__Your goal__. Across the records below, how many lines include the string "України"? Respond with the number only.

======== Data under study ========

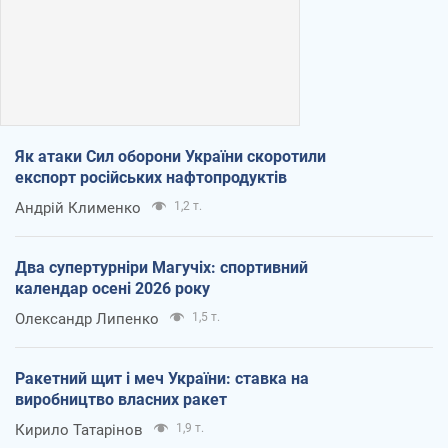
Як атаки Сил оборони України скоротили
експорт російських нафтопродуктів
Андрій Клименко
1,2 т.
Два супертурніри Магучіх: спортивний
календар осені 2026 року
Олександр Липенко
1,5 т.
Ракетний щит і меч України: ставка на
виробництво власних ракет
Кирило Татарінов
1,9 т.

========

__Solution for this problem__. 2